Lifting the lid to the magic box, we catch sight of several familiar faces on Friday but not quite the cast that one initially expected to assemble at this stage.  We examine the quarterfinals in the semi-predictable ATP draw and its wildly unpredictable WTA counterpart.

Nadal vs. Llodra:  From the outset, one expected the defending champion to reach a quarterfinal in which he would face a lefty with an affinity for charging the net and a brazen, occasionally dubious shot selection.  But one did not expect the aging Llodra to record the finest clay performance of his career, supplanting the eighth-seeded Melzer in an anarchic corner of the draw.  Llodra’s achievement speaks not only to his talent but to the atypical surface and conditions in Madrid, the slickest clay court that one will ever encounter.  Spared from undue exertion by Del Potro’s untimely injury, Nadal has played only one match this week.  Although Llodra upset a weary Djokovic last fall at the Paris Indoors, he surely cannot hope to win more than a handful of games from the world #1.  Swifter than the surface of Court Philippe Chatrier, the Manolo Santana Stadium nevertheless remains a clay court and thus as lethal for most of Rafa’s challengers as the Colosseum for the Christians of ancient Rome.

Federer vs. Soderling:  A match away from meeting his archrival in a Monte Carlo semifinal, Federer slumped abruptly to a straight-sets defeat against Melzer.  The listless nature of that performance caused many to wonder whether the third seed lacked the desire to embark upon yet another quixotic attempt to conquer Nadal on clay.  If a similarly uncertain Federer spars with Soderling on Friday, the Swede might well score just his second victory in their seventeen meetings.  Chronically injured and regularly inconsistent since March, the two-time Roland Garros finalist may have seized some momentum from a tense victory over Tsonga that remained in doubt almost from the first ball to the last.  On the other hand, Federer may relax in relief from the reprieve that he earned when Feliciano Lopez failed to deliver the coup de grace, leading 5-2 in the third-set tiebreak.  While Soderling has won three titles this year to his opponent’s one, the Swiss star has progressed further at all of the key events in Melbourne, Indian Wells, and Miami (Soderling did not play Monte Carlo).  Moreover, the slippery surface and altitude in Madrid should favor a player with greater margin for error and ability to adjust to changing circumstances throughout a match.  Despite the Swede’s capacity to remorselessly punish a tennis ball, he has not excelled in his previous appearances here—one of which ended in a straight-sets loss to Federer.

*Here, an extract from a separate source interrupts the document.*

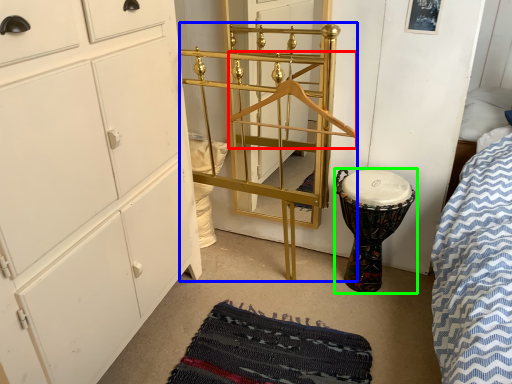 Question: Estimate the real-world distances between objects in this image. Which object is farther from hanger (highlighted by a red box), bunk bed (highlighted by a blue box) or drum (highlighted by a green box)?

Choices:
 (A) bunk bed
 (B) drum

Answer: (B)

Berdych vs. Bellucci:  Watching the top-ranked Brazilian upset the top-ranked Brit on Thursday, we noticed fleeting resemblances between the games of Bellucci and 2010 WTA champion Rezai.  Both players whack their groundstrokes with unbridled vigor but lack a sense of how to construct a point or transition from a neutral or defensive position into offensive.  Many were the 150-kph winners that Bellucci whacked past a stumbling Murray, but many were the needlessly sprayed errors that targeted an opening where none existed.  To the Brazilian’s credit, he found the former strokes at the few critical junctures of the match, snuffing out the fourth seed’s last serious threat with a pulverized inside-in forehands.  Two years ago at Roland Garros, he delivered a similarly compelling performance in a competitive loss to Nadal.  And the only somewhat more reliable shot-making of Almagro carried that Spaniard to the semifinals here last year, so Bellucci’s run might extend further.  Against Berdych, however, he will face an opponent who can match him blow for blow from the baseline and ace for ace from the service notch.  In that situation, the less experienced Brazilian will want to pin the Czech into his backhand corner before he finds himself pinned there instead.  Whoever cracks the first mighty blow in the rally will rarely relinquish the initiative thenceforth.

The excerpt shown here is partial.